(Saved data entries)
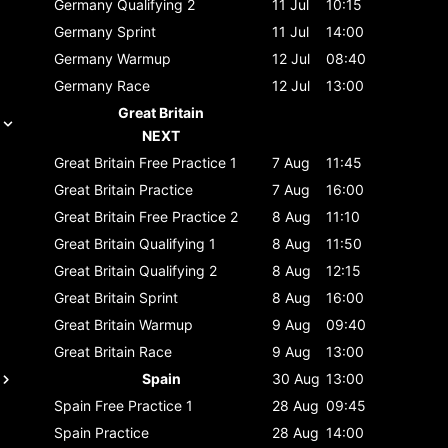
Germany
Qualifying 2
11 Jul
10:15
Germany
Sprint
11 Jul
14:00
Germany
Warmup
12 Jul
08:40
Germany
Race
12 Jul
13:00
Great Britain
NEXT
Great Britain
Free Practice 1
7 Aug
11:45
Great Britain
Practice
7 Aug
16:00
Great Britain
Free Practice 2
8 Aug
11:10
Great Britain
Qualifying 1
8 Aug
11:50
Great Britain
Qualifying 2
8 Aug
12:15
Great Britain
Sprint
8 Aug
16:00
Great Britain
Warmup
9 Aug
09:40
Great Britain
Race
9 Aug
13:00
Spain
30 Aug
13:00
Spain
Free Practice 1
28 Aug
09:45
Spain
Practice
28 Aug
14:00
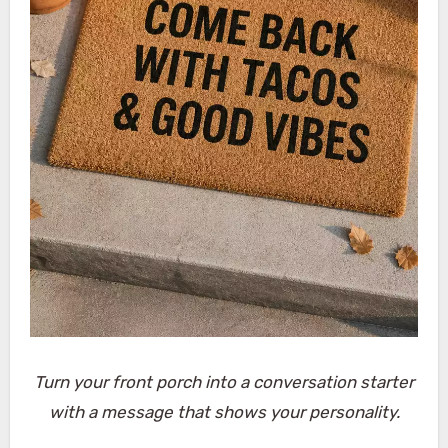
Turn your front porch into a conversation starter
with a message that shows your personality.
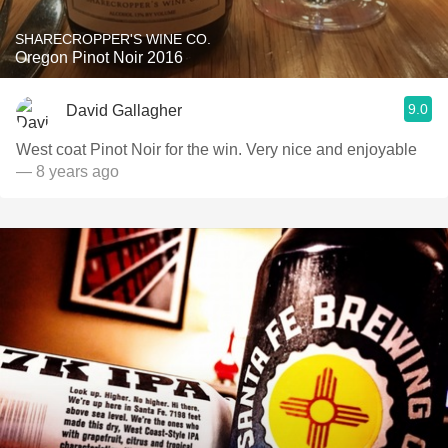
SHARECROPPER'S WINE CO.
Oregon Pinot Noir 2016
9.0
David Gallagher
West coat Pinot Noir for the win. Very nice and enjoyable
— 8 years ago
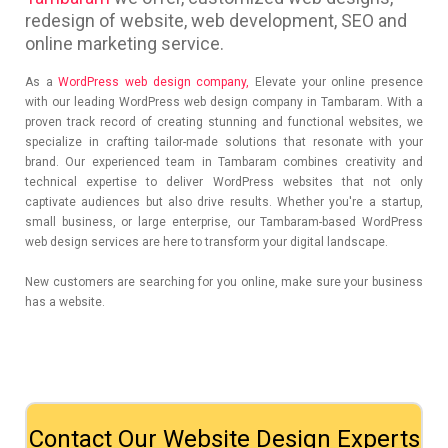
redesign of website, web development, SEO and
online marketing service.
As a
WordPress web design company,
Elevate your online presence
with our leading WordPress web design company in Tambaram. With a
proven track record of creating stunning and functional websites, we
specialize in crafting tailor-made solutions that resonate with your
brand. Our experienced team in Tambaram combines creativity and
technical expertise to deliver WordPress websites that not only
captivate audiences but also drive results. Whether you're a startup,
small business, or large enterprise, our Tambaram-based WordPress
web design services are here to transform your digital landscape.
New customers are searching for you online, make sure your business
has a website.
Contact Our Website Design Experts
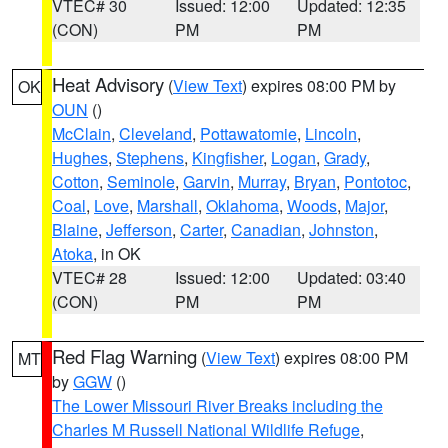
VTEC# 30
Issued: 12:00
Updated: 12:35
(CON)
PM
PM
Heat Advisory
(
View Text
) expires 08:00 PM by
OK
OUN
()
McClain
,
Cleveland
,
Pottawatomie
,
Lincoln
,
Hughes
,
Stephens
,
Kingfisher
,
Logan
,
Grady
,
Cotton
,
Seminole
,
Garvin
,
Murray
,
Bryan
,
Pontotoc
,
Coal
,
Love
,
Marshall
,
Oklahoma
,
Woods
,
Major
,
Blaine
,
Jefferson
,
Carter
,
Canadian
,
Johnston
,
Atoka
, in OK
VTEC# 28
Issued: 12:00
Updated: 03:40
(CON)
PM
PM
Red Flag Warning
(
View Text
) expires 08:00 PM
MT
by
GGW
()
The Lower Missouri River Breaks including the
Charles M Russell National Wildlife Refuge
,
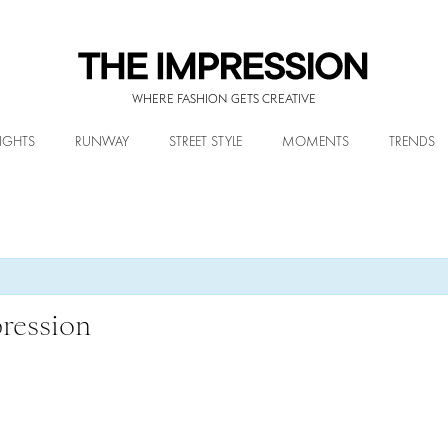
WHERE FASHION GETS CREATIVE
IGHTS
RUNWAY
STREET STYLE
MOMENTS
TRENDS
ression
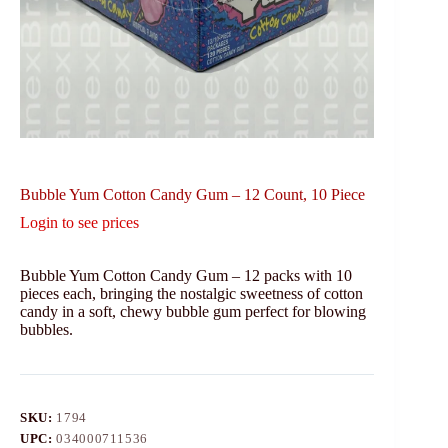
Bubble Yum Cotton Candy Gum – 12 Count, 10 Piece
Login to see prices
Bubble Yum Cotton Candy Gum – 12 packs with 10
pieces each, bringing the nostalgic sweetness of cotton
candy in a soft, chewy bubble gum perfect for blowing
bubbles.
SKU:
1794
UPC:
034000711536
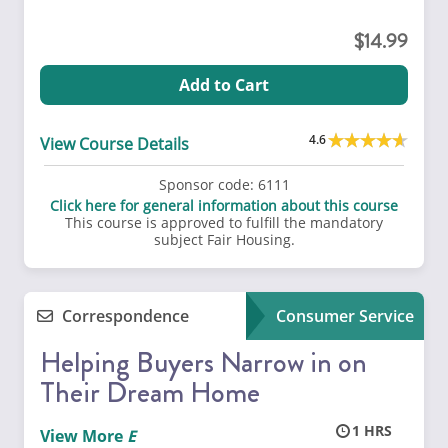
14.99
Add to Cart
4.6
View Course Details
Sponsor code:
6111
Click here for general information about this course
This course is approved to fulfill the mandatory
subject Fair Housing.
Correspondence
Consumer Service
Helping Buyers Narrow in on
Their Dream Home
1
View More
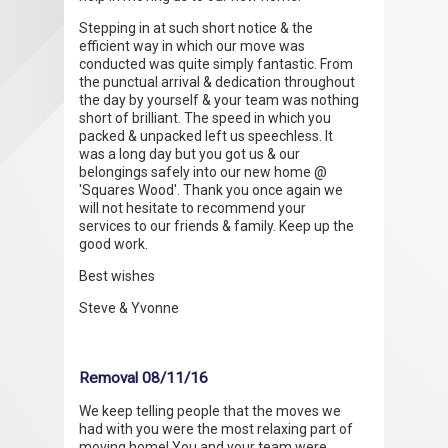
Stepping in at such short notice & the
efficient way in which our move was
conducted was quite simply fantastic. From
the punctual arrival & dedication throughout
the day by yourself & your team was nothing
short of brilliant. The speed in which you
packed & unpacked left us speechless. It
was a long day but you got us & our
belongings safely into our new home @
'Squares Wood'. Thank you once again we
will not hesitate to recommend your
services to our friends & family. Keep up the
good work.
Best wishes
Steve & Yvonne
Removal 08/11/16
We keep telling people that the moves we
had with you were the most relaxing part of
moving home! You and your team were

§ **What the exercise asks**
Please write out all the entries above exactly, but leave out the pictures.

§ **Solution to the exercise**
Germany
Qualifying 2
11 Jul
10:15
Germany
Sprint
11 Jul
14:00
Germany
Warmup
12 Jul
08:40
Germany
Race
12 Jul
13:00
Great Britain
NEXT
Great Britain
Free Practice 1
7 Aug
11:45
Great Britain
Practice
7 Aug
16:00
Great Britain
Free Practice 2
8 Aug
11:10
Great Britain
Qualifying 1
8 Aug
11:50
Great Britain
Qualifying 2
8 Aug
12:15
Great Britain
Sprint
8 Aug
16:00
Great Britain
Warmup
9 Aug
09:40
Great Britain
Race
9 Aug
13:00
Spain
30 Aug
13:00
Spain
Free Practice 1
28 Aug
09:45
Spain
Practice
28 Aug
14:00
Turn your front porch into a conversation starter
with a message that shows your personality.
SHARECROPPER'S WINE CO.
Oregon Pinot Noir 2016
9.0
David Gallagher
West coat Pinot Noir for the win. Very nice and enjoyable
— 8 years ago
redesign of website, web development, SEO and
online marketing service.
As a
WordPress web design company,
Elevate your online presence
with our leading WordPress web design company in Tambaram. With a
proven track record of creating stunning and functional websites, we
specialize in crafting tailor-made solutions that resonate with your
brand. Our experienced team in Tambaram combines creativity and
technical expertise to deliver WordPress websites that not only
captivate audiences but also drive results. Whether you're a startup,
small business, or large enterprise, our Tambaram-based WordPress
web design services are here to transform your digital landscape.
New customers are searching for you online, make sure your business
has a website.
Contact Our Website Design Experts
VTEC# 30
Issued: 12:00
Updated: 12:35
(CON)
PM
PM
Heat Advisory
(
View Text
) expires 08:00 PM by
OK
OUN
()
McClain
,
Cleveland
,
Pottawatomie
,
Lincoln
,
Hughes
,
Stephens
,
Kingfisher
,
Logan
,
Grady
,
Cotton
,
Seminole
,
Garvin
,
Murray
,
Bryan
,
Pontotoc
,
Coal
,
Love
,
Marshall
,
Oklahoma
,
Woods
,
Major
,
Blaine
,
Jefferson
,
Carter
,
Canadian
,
Johnston
,
Atoka
, in OK
VTEC# 28
Issued: 12:00
Updated: 03:40
(CON)
PM
PM
Red Flag Warning
(
View Text
) expires 08:00 PM
MT
by
GGW
()
The Lower Missouri River Breaks including the
Charles M Russell National Wildlife Refuge
,
WHERE FASHION GETS CREATIVE
IGHTS
RUNWAY
STREET STYLE
MOMENTS
TRENDS
ression
Bubble Yum Cotton Candy Gum – 12 Count, 10 Piece
Login to see prices
Bubble Yum Cotton Candy Gum – 12 packs with 10
pieces each, bringing the nostalgic sweetness of cotton
candy in a soft, chewy bubble gum perfect for blowing
bubbles.
SKU:
1794
UPC:
034000711536
14.99
Add to Cart
4.6
View Course Details
Sponsor code:
6111
Click here for general information about this course
This course is approved to fulfill the mandatory
subject Fair Housing.
Correspondence
Consumer Service
Helping Buyers Narrow in on
Their Dream Home
1
View More
Stepping in at such short notice & the
efficient way in which our move was
conducted was quite simply fantastic. From
the punctual arrival & dedication throughout
the day by yourself & your team was nothing
short of brilliant. The speed in which you
packed & unpacked left us speechless. It
was a long day but you got us & our
belongings safely into our new home @
'Squares Wood'. Thank you once again we
will not hesitate to recommend your
services to our friends & family. Keep up the
good work.
Best wishes
Steve & Yvonne
Removal 08/11/16
We keep telling people that the moves we
had with you were the most relaxing part of
moving home! You and your team were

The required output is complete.